Forensic investigation into digital evidence.
Digital Forensic Technology
Perform a forensic investigation into digital evidence.
Assessed Learning Objectives
LO3 – Analyse, interpret and report on digital evidence
LO4 – Use and extend a technical vocabulary necessary to interact with stakeholders in a digital forensic investigation
Learning to write concisely is an important skill to develop and is useful throughout your academic and professional career. Your mark will be penalised heavily if you exceed the word counts or page limits.
You should use Microsoft Word to complete this assignment. If you use a word processor other than Microsoft Word then you should check to ensure that the document layout is the same as Microsoft Word. Microsoft Word is also available through the University remote access portal page.
Constraints: 6 pages + contemporaneous notes
Feedback: Up to 3 weeks after submission
Weight: 50% of the module mark
Audience: Non-technical client/investigation commissioner
You are provided with an evidence file available on Blackboard.
Perform and report on individual parts of a digital forensic investigation.
• Check that the disk acquisition has been performed correctly
• Maintain investigative documentation
• Use forensic tools to analyse and interpret digital data.
• Create an expert report containing the findings from your investigation
• Keep contemporaneous notes
This is a simulated investigation and doesn’t include the analysis of lots of irrelevant data. The evidence that is provided is small and doesn’t include any tricks. You will however need to interpret the data/evidence and draw your own conclusions based on the evidence you find.
You will create an expert report to communicate your findings. See the scenario below for further information about your investigation. You will keep notes of your investigative actions contemporaneously; they should be as long as is necessary but should reflect your investigation process accurately.
You are a forensic investigator working for the UCLAN High Tech Crime Unit.

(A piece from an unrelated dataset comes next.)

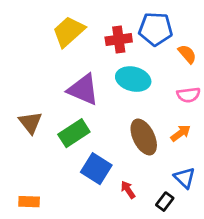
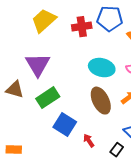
cyan ellipse: (133, 79) -> (102, 68), moved
purple triangle: (83, 90) -> (38, 65), moved, turned 36
brown triangle: (30, 123) -> (15, 90), turned -36

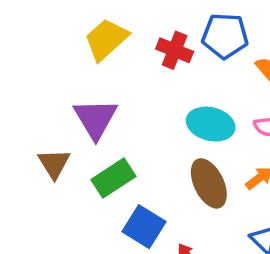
red cross: (82, 27) -> (175, 50), turned 30
brown triangle: (15, 90) -> (54, 164), turned 42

You have been contacted by the Managing Director of the company ‘Vamos Solutions’. One of their employees has been accused of stealing company secrets.

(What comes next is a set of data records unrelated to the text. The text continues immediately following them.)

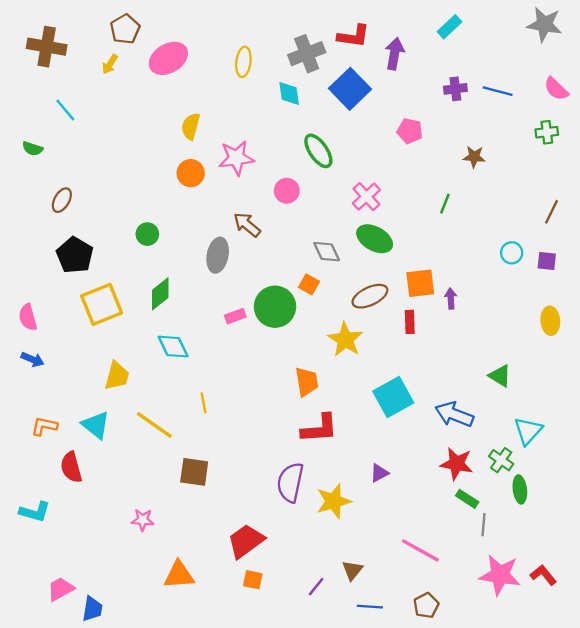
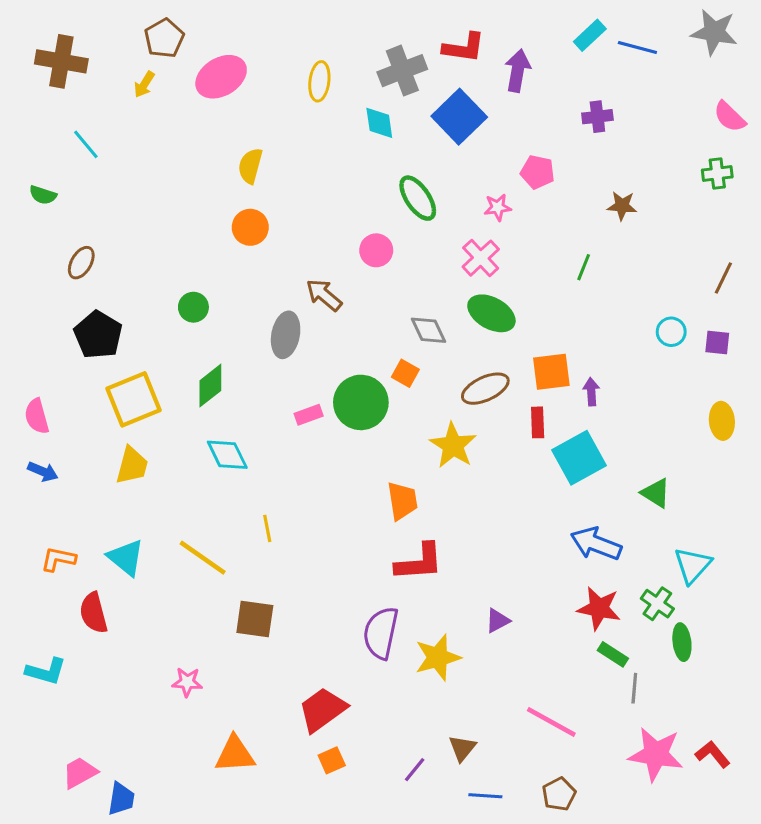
blue line: (498, 91) -> (637, 48), moved
pink star: (236, 158) -> (498, 207), moved, size x0.6
yellow trapezoid: (117, 376) -> (132, 465), moved
cyan square: (393, 397) -> (579, 458), moved
orange square: (253, 580) -> (332, 760), turned -36

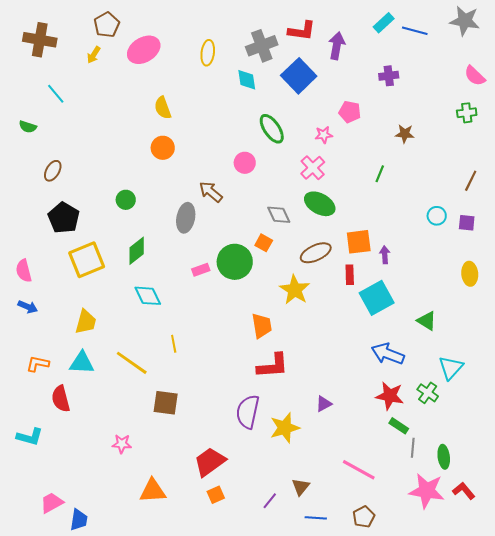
yellow semicircle: (250, 166) -> (163, 108), turned -35
yellow trapezoid: (132, 465) -> (86, 322), moved
cyan triangle: (126, 558) -> (82, 363), turned -36
green ellipse: (682, 642) -> (444, 457), moved

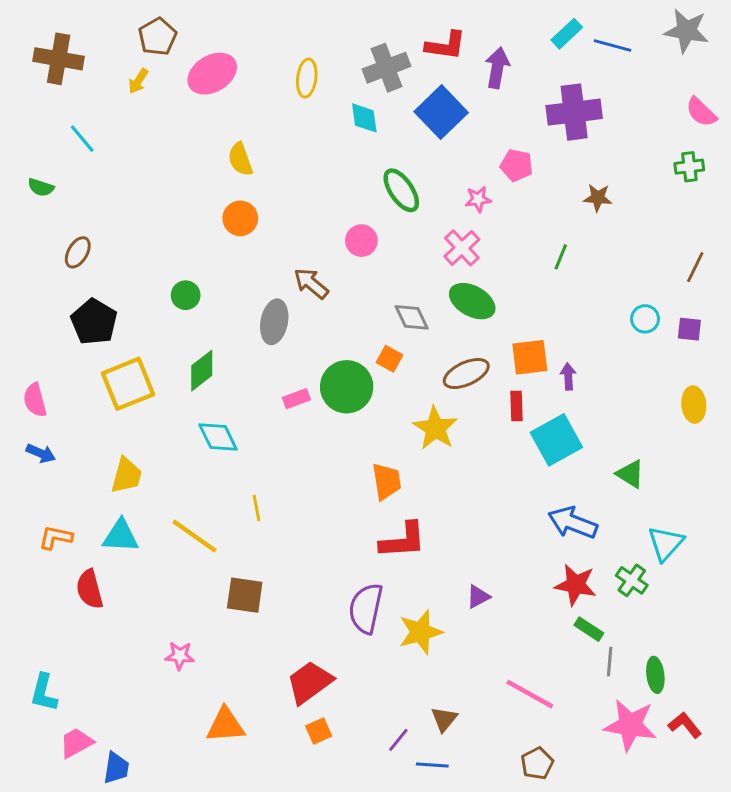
purple cross: (389, 76) -> (574, 112), size x1.8
cyan L-shape: (30, 437) -> (44, 693), moved, turned 88
blue line: (316, 518) -> (432, 765), moved

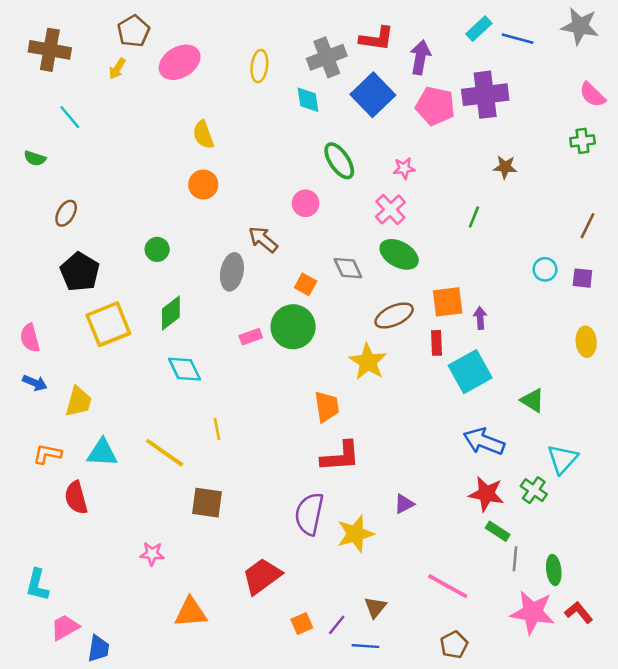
pink pentagon: (517, 165) -> (435, 106), moved, size x1.4
orange square: (389, 359) -> (306, 284), moved
yellow trapezoid: (127, 475) -> (79, 402), moved
orange square: (319, 731) -> (302, 624), moved

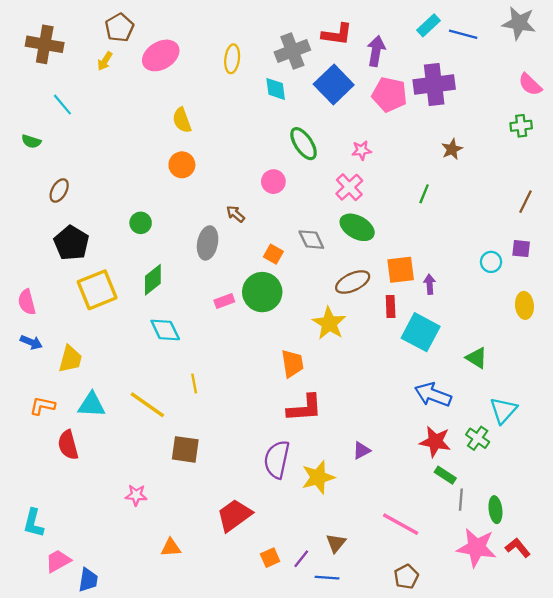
brown star: (505, 167) -> (452, 149), turned -30
brown arrow: (263, 239) -> (235, 214), size x0.7
cyan circle: (545, 269) -> (491, 262), moved
cyan square: (470, 372) -> (421, 332), turned -33
orange triangle: (191, 612) -> (171, 548), size x0.7

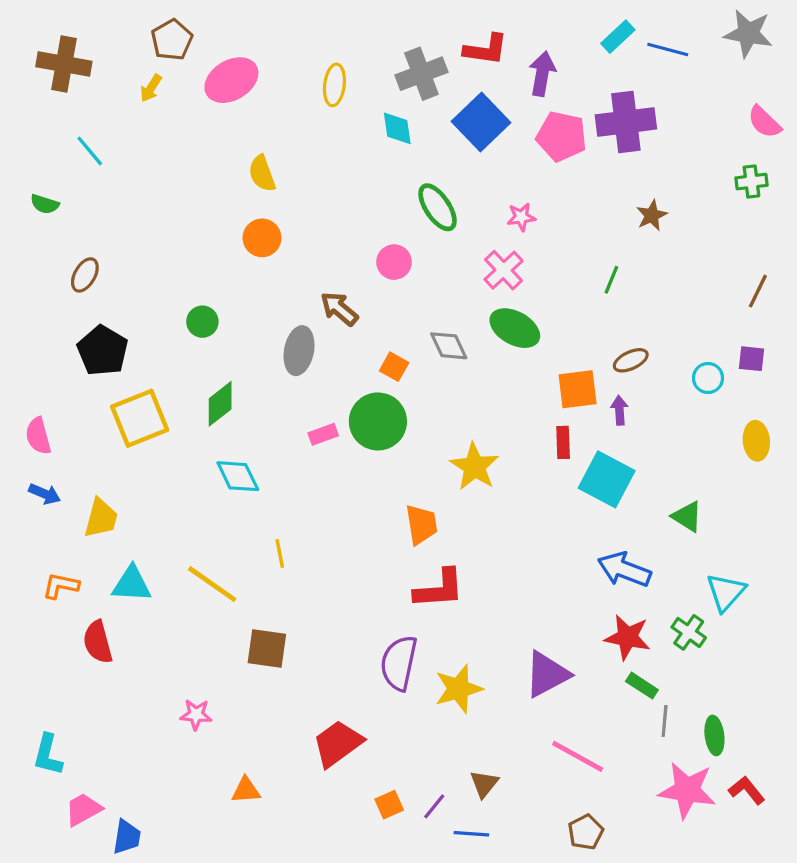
brown arrow: (235, 214) -> (339, 309), size x1.4
brown ellipse: (353, 282) -> (631, 360), moved, size x0.7
purple triangle: (362, 451) -> (547, 674), moved, size x1.8

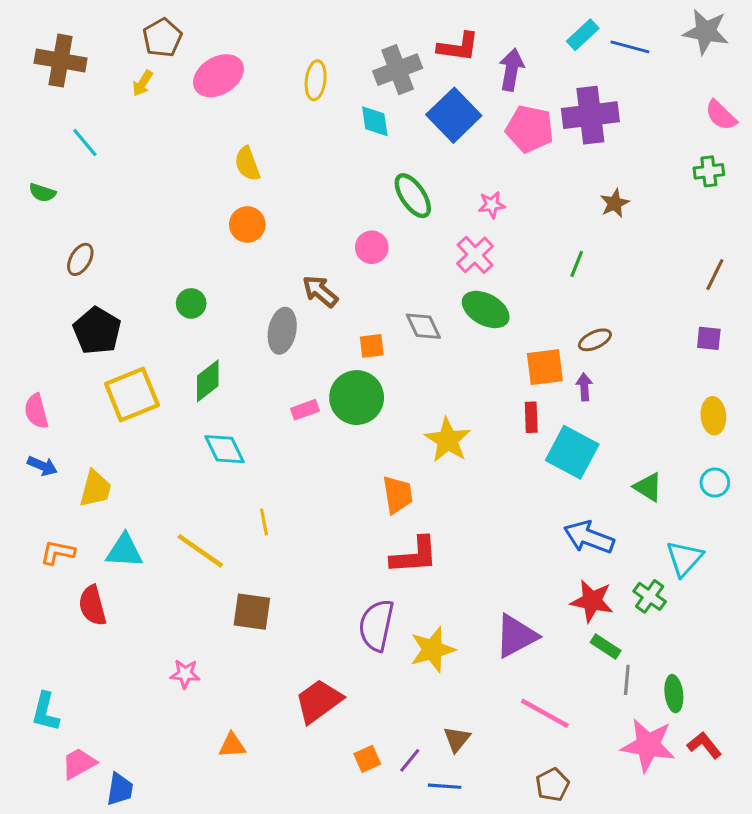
orange square: (394, 367) -> (372, 346), turned -36
cyan circle: (708, 378) -> (715, 483), moved

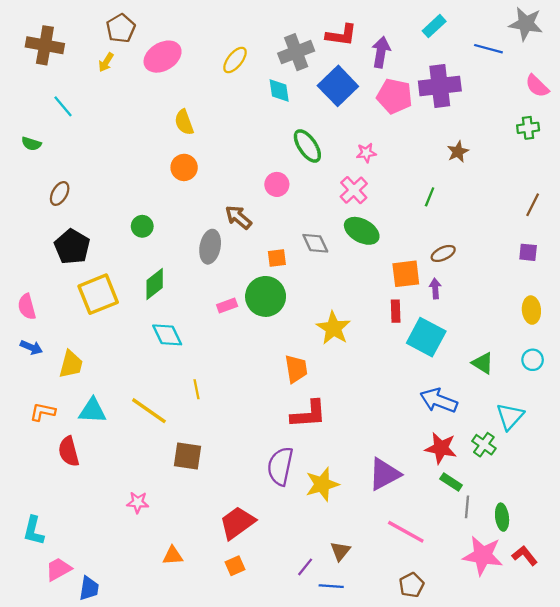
blue line: (630, 47) -> (488, 49), moved
yellow ellipse: (316, 80) -> (235, 60), turned 32
orange square: (367, 759) -> (235, 566), moved

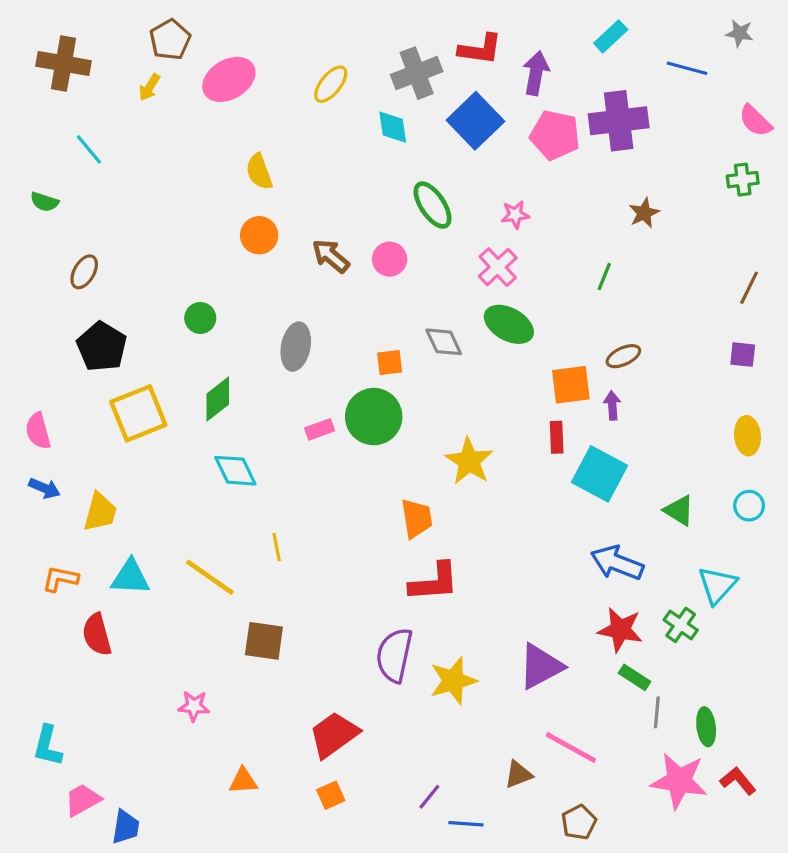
gray star: (526, 24) -> (740, 33), size x0.6
brown arrow: (238, 217) -> (331, 256), moved
brown triangle: (340, 551) -> (518, 774), moved, turned 30

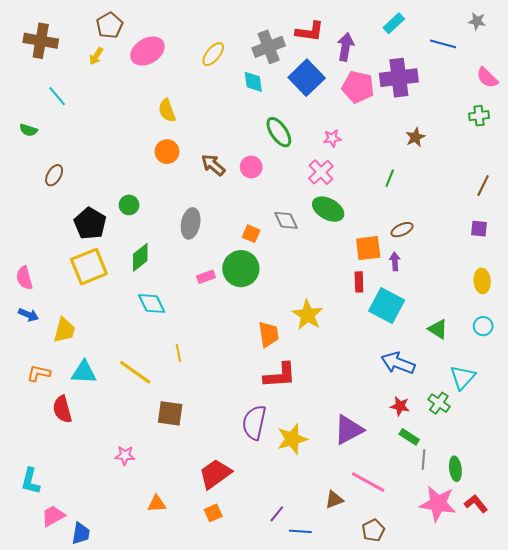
black pentagon: (102, 347) -> (90, 223), moved
orange square: (390, 363) -> (251, 234), turned 30
yellow star: (469, 461) -> (308, 315), moved
red star: (620, 630) -> (400, 406), size x0.7

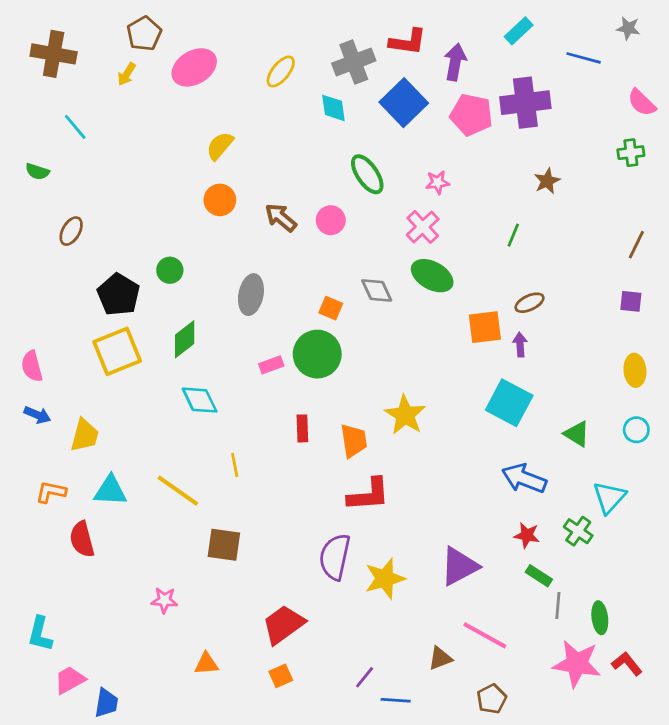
yellow semicircle: (167, 111) -> (220, 146), turned 60
red rectangle: (359, 282) -> (302, 428), moved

The employee has attempted to smuggle company secrets out of the work building by copying company secrets onto a USB data storage device. While leaving the building the employee was detained by on-site security and the USB storage device was discovered. This USB storage device has been processed by a forensic imaging technician and the forensic image has been obtained.

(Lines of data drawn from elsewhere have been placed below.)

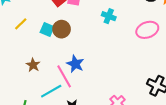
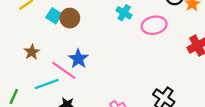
pink ellipse: (147, 30) -> (154, 25), moved
pink line: (64, 76) -> (64, 70), turned -35

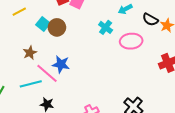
brown star: (32, 52) -> (30, 53), moved
blue star: (78, 59) -> (61, 64), turned -30

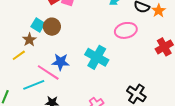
yellow line: (19, 12) -> (19, 55), moved
cyan cross: (106, 27) -> (97, 57), moved, size x1.6
brown star: (30, 53) -> (29, 40), moved

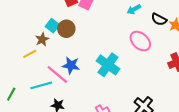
pink ellipse: (126, 30) -> (140, 41), turned 50

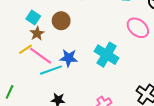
cyan square: (52, 26) -> (33, 17), moved
pink line: (57, 75) -> (41, 56), moved
cyan line: (41, 85) -> (51, 70), moved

You have been provided with a virtual machine that contains the forensic image of the USB data storage device. This is called exhibit CST/001. The virtual machine is available for download via Blackboard, and is available under CO4514->Assignment 3->cst-001.zip. This is a ZIP file that contains a virtual machine, and the files must be extracted from the ZIP file before they can be accessed.
You have been asked to answer the following questions.
Question 1 – Is there any evidence to suggest that the company secrets have been copied onto the USB pen?
Question 2 – Is there any evidence to suggest that the suspect has tried to hide any data?
Question 3 – Any evidence to suggest the reason why the suspect has attempted to steal this data?
Question 4 – What further evidence may be needed by the investigation team to support any of the facts discovered during your investigation?
Note: question 4 is not about the evidence that you will find during your investigation; it is about identifying what further evidence could possibly be found if you had access to other evidence sources (for example, the suspect’s office computer).